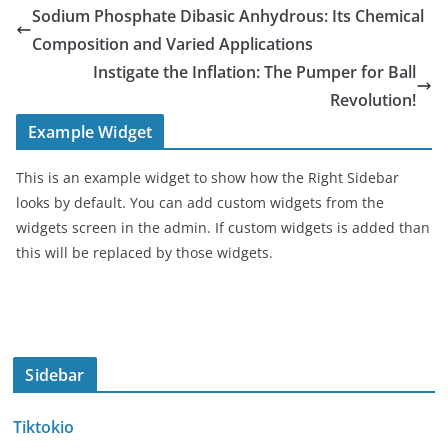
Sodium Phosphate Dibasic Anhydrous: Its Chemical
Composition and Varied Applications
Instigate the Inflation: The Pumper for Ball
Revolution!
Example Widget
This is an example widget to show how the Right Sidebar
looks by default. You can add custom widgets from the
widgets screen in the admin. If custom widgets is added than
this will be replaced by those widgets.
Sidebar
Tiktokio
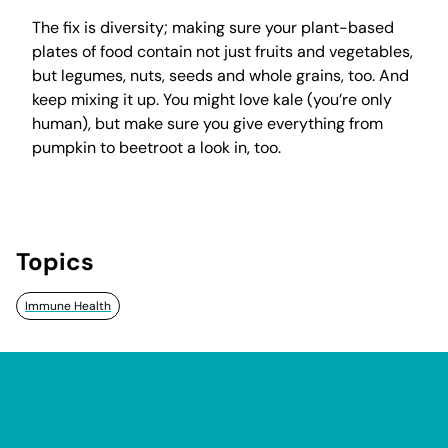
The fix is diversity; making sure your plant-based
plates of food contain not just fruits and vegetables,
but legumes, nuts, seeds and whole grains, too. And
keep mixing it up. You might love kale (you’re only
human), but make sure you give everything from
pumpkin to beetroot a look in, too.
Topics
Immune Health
------------------------------------
### Work to be completed
Nothing but the text of the listing should be set down, exactly, with the pictures left behind.

### Result for this exercise
Sodium Phosphate Dibasic Anhydrous: Its Chemical
Composition and Varied Applications
Instigate the Inflation: The Pumper for Ball
Revolution!
Example Widget
This is an example widget to show how the Right Sidebar
looks by default. You can add custom widgets from the
widgets screen in the admin. If custom widgets is added than
this will be replaced by those widgets.
Sidebar
Tiktokio
The fix is diversity; making sure your plant-based
plates of food contain not just fruits and vegetables,
but legumes, nuts, seeds and whole grains, too. And
keep mixing it up. You might love kale (you’re only
human), but make sure you give everything from
pumpkin to beetroot a look in, too.
Topics
Immune Health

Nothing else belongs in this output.